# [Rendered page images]
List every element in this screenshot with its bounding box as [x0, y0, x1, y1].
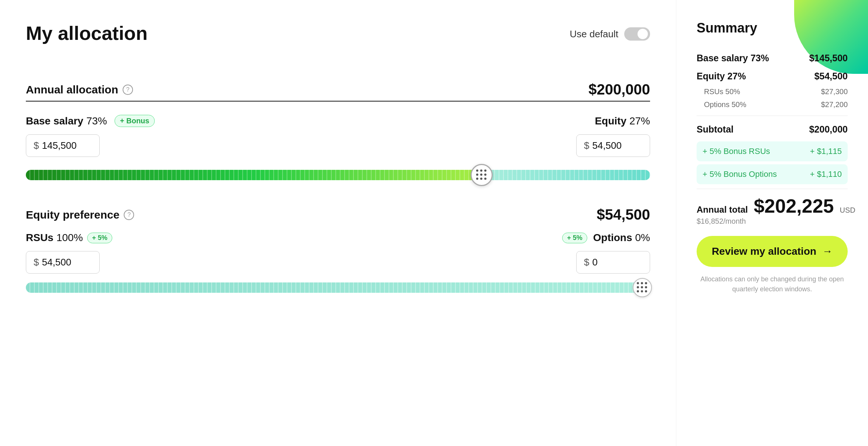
rsu-options-input-row: $ 54,500 $ 0: [26, 251, 650, 274]
equity-dollar: $: [584, 140, 589, 151]
annual-allocation-label: Annual allocation: [26, 83, 118, 96]
right-panel: Summary Base salary 73% $145,500 Equity …: [676, 0, 868, 446]
equity-thumb-dots-icon: [637, 282, 648, 293]
annual-total-amount: $202,225: [754, 195, 834, 217]
allocation-slider-track: [26, 170, 650, 180]
summary-equity-row: Equity 27% $54,500: [697, 67, 848, 85]
summary-divider-2: [697, 189, 848, 189]
summary-rsus-row: RSUs 50% $27,300: [697, 85, 848, 98]
base-salary-pct: 73%: [86, 115, 107, 127]
summary-rsus-value: $27,300: [821, 88, 848, 96]
salary-equity-input-row: $ 145,500 $ 54,500: [26, 134, 650, 157]
allocation-labels-row: Base salary 73% + Bonus Equity 27%: [26, 115, 650, 127]
summary-base-salary-label: Base salary 73%: [697, 53, 769, 64]
thumb-dots-icon: [476, 169, 487, 181]
equity-preference-label: Equity preference: [26, 209, 119, 221]
equity-label: Equity: [595, 115, 626, 127]
summary-bonus-options-row: + 5% Bonus Options + $1,110: [697, 164, 848, 184]
rsus-right-badge: + 5%: [562, 233, 587, 243]
summary-options-row: Options 50% $27,200: [697, 98, 848, 111]
rsu-options-labels-row: RSUs 100% + 5% + 5% Options 0%: [26, 232, 650, 244]
review-button-arrow-icon: →: [822, 246, 833, 257]
monthly-label: $16,852/month: [697, 217, 848, 226]
slider-fill-green: [26, 170, 482, 180]
summary-title: Summary: [697, 20, 848, 36]
summary-equity-value: $54,500: [814, 71, 848, 82]
rsus-dollar: $: [34, 257, 39, 268]
summary-bonus-rsus-row: + 5% Bonus RSUs + $1,115: [697, 141, 848, 161]
allocation-slider-thumb[interactable]: [471, 164, 493, 186]
equity-pct: 27%: [629, 115, 650, 127]
equity-preference-header: Equity preference ? $54,500: [26, 206, 650, 223]
footnote-text: Allocations can only be changed during t…: [697, 274, 848, 294]
options-amount: 0: [592, 257, 597, 268]
rsus-pct: 100%: [57, 232, 83, 244]
equity-preference-help-icon[interactable]: ?: [124, 210, 134, 220]
rsus-label: RSUs: [26, 232, 54, 244]
rsus-bonus-badge: + 5%: [87, 233, 112, 243]
options-dollar: $: [584, 257, 589, 268]
review-allocation-button[interactable]: Review my allocation →: [697, 236, 848, 267]
base-salary-label: Base salary: [26, 115, 83, 127]
slider-fill-teal: [482, 170, 650, 180]
summary-divider-1: [697, 116, 848, 116]
summary-base-salary-row: Base salary 73% $145,500: [697, 49, 848, 67]
equity-input[interactable]: $ 54,500: [576, 134, 650, 157]
left-panel: My allocation Use default Annual allocat…: [0, 0, 676, 446]
rsus-input[interactable]: $ 54,500: [26, 251, 100, 274]
allocation-slider-container[interactable]: [26, 166, 650, 184]
annual-total-label: Annual total: [697, 205, 748, 215]
summary-bonus-rsus-value: + $1,115: [810, 147, 842, 156]
use-default-label: Use default: [570, 28, 618, 40]
summary-subtotal-label: Subtotal: [697, 124, 734, 135]
summary-bonus-options-label: + 5% Bonus Options: [703, 169, 777, 179]
base-salary-amount: 145,500: [42, 140, 76, 151]
options-input[interactable]: $ 0: [576, 251, 650, 274]
annual-allocation-section: Annual allocation ? $200,000: [26, 81, 650, 98]
base-salary-bonus-badge: + Bonus: [115, 115, 155, 127]
equity-preference-value: $54,500: [597, 206, 650, 223]
use-default-toggle[interactable]: [624, 27, 650, 41]
summary-base-salary-value: $145,500: [809, 53, 848, 64]
equity-slider-container[interactable]: [26, 282, 650, 293]
rsus-amount: 54,500: [42, 257, 71, 268]
base-salary-input[interactable]: $ 145,500: [26, 134, 100, 157]
annual-allocation-help-icon[interactable]: ?: [123, 85, 133, 95]
page-title: My allocation: [26, 22, 147, 44]
equity-slider-track: [26, 282, 650, 293]
annual-allocation-value: $200,000: [588, 81, 650, 98]
summary-rsus-label: RSUs 50%: [704, 88, 740, 96]
summary-bonus-options-value: + $1,110: [810, 169, 842, 179]
base-salary-dollar: $: [34, 140, 39, 151]
summary-subtotal-value: $200,000: [809, 124, 848, 135]
summary-bonus-rsus-label: + 5% Bonus RSUs: [703, 147, 770, 156]
summary-equity-label: Equity 27%: [697, 71, 746, 82]
options-pct: 0%: [635, 232, 650, 244]
equity-preference-section: Equity preference ? $54,500 RSUs 100% + …: [26, 206, 650, 293]
equity-amount: 54,500: [592, 140, 622, 151]
summary-options-value: $27,200: [821, 100, 848, 109]
summary-options-label: Options 50%: [704, 100, 746, 109]
equity-slider-thumb[interactable]: [633, 278, 652, 297]
summary-subtotal-row: Subtotal $200,000: [697, 120, 848, 138]
review-button-label: Review my allocation: [712, 246, 816, 257]
options-label: Options: [593, 232, 632, 244]
annual-total-currency: USD: [840, 206, 855, 215]
annual-allocation-divider: [26, 101, 650, 102]
annual-total-row: Annual total $202,225 USD: [697, 195, 848, 217]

# [Instructions for the task]
Output all the entries above verbatim, please. No images.

# [Answer space]
List every element in this screenshot with its bounding box as [x0, y0, x1, y1].
rsu-options-input-row: $ 54,500 $ 0: [26, 251, 650, 274]
equity-dollar: $: [584, 140, 589, 151]
annual-allocation-label: Annual allocation: [26, 83, 118, 96]
right-panel: Summary Base salary 73% $145,500 Equity …: [676, 0, 868, 446]
equity-thumb-dots-icon: [637, 282, 648, 293]
annual-total-amount: $202,225: [754, 195, 834, 217]
allocation-slider-track: [26, 170, 650, 180]
summary-equity-row: Equity 27% $54,500: [697, 67, 848, 85]
summary-divider-2: [697, 189, 848, 189]
summary-rsus-row: RSUs 50% $27,300: [697, 85, 848, 98]
base-salary-pct: 73%: [86, 115, 107, 127]
summary-rsus-value: $27,300: [821, 88, 848, 96]
salary-equity-input-row: $ 145,500 $ 54,500: [26, 134, 650, 157]
allocation-labels-row: Base salary 73% + Bonus Equity 27%: [26, 115, 650, 127]
summary-base-salary-label: Base salary 73%: [697, 53, 769, 64]
thumb-dots-icon: [476, 169, 487, 181]
equity-preference-label: Equity preference: [26, 209, 119, 221]
equity-label: Equity: [595, 115, 626, 127]
summary-bonus-options-row: + 5% Bonus Options + $1,110: [697, 164, 848, 184]
rsus-right-badge: + 5%: [562, 233, 587, 243]
summary-options-row: Options 50% $27,200: [697, 98, 848, 111]
rsu-options-labels-row: RSUs 100% + 5% + 5% Options 0%: [26, 232, 650, 244]
review-button-arrow-icon: →: [822, 246, 833, 257]
monthly-label: $16,852/month: [697, 217, 848, 226]
slider-fill-green: [26, 170, 482, 180]
summary-title: Summary: [697, 20, 848, 36]
summary-equity-value: $54,500: [814, 71, 848, 82]
rsus-dollar: $: [34, 257, 39, 268]
summary-bonus-rsus-row: + 5% Bonus RSUs + $1,115: [697, 141, 848, 161]
allocation-slider-thumb[interactable]: [471, 164, 493, 186]
equity-pct: 27%: [629, 115, 650, 127]
equity-preference-header: Equity preference ? $54,500: [26, 206, 650, 223]
footnote-text: Allocations can only be changed during t…: [697, 274, 848, 294]
options-amount: 0: [592, 257, 597, 268]
rsus-pct: 100%: [57, 232, 83, 244]
equity-preference-help-icon[interactable]: ?: [124, 210, 134, 220]
rsus-label: RSUs: [26, 232, 54, 244]
rsus-bonus-badge: + 5%: [87, 233, 112, 243]
options-dollar: $: [584, 257, 589, 268]
review-allocation-button[interactable]: Review my allocation →: [697, 236, 848, 267]
base-salary-label: Base salary: [26, 115, 83, 127]
slider-fill-teal: [482, 170, 650, 180]
summary-divider-1: [697, 116, 848, 116]
summary-base-salary-row: Base salary 73% $145,500: [697, 49, 848, 67]
equity-input[interactable]: $ 54,500: [576, 134, 650, 157]
left-panel: My allocation Use default Annual allocat…: [0, 0, 676, 446]
rsus-input[interactable]: $ 54,500: [26, 251, 100, 274]
allocation-slider-container[interactable]: [26, 166, 650, 184]
annual-total-label: Annual total: [697, 205, 748, 215]
summary-bonus-rsus-value: + $1,115: [810, 147, 842, 156]
use-default-label: Use default: [570, 28, 618, 40]
summary-subtotal-label: Subtotal: [697, 124, 734, 135]
summary-bonus-options-label: + 5% Bonus Options: [703, 169, 777, 179]
base-salary-amount: 145,500: [42, 140, 76, 151]
options-input[interactable]: $ 0: [576, 251, 650, 274]
annual-allocation-section: Annual allocation ? $200,000: [26, 81, 650, 98]
base-salary-bonus-badge: + Bonus: [115, 115, 155, 127]
equity-preference-value: $54,500: [597, 206, 650, 223]
use-default-toggle[interactable]: [624, 27, 650, 41]
summary-base-salary-value: $145,500: [809, 53, 848, 64]
equity-slider-container[interactable]: [26, 282, 650, 293]
rsus-amount: 54,500: [42, 257, 71, 268]
base-salary-input[interactable]: $ 145,500: [26, 134, 100, 157]
annual-allocation-help-icon[interactable]: ?: [123, 85, 133, 95]
page-title: My allocation: [26, 22, 147, 44]
equity-slider-track: [26, 282, 650, 293]
annual-allocation-value: $200,000: [588, 81, 650, 98]
summary-rsus-label: RSUs 50%: [704, 88, 740, 96]
summary-bonus-options-value: + $1,110: [810, 169, 842, 179]
base-salary-dollar: $: [34, 140, 39, 151]
summary-subtotal-value: $200,000: [809, 124, 848, 135]
summary-bonus-rsus-label: + 5% Bonus RSUs: [703, 147, 770, 156]
summary-equity-label: Equity 27%: [697, 71, 746, 82]
options-pct: 0%: [635, 232, 650, 244]
equity-preference-section: Equity preference ? $54,500 RSUs 100% + …: [26, 206, 650, 293]
equity-amount: 54,500: [592, 140, 622, 151]
summary-options-value: $27,200: [821, 100, 848, 109]
summary-options-label: Options 50%: [704, 100, 746, 109]
equity-slider-thumb[interactable]: [633, 278, 652, 297]
summary-subtotal-row: Subtotal $200,000: [697, 120, 848, 138]
review-button-label: Review my allocation: [712, 246, 816, 257]
options-label: Options: [593, 232, 632, 244]
annual-total-currency: USD: [840, 206, 855, 215]
annual-allocation-divider: [26, 101, 650, 102]
annual-total-row: Annual total $202,225 USD: [697, 195, 848, 217]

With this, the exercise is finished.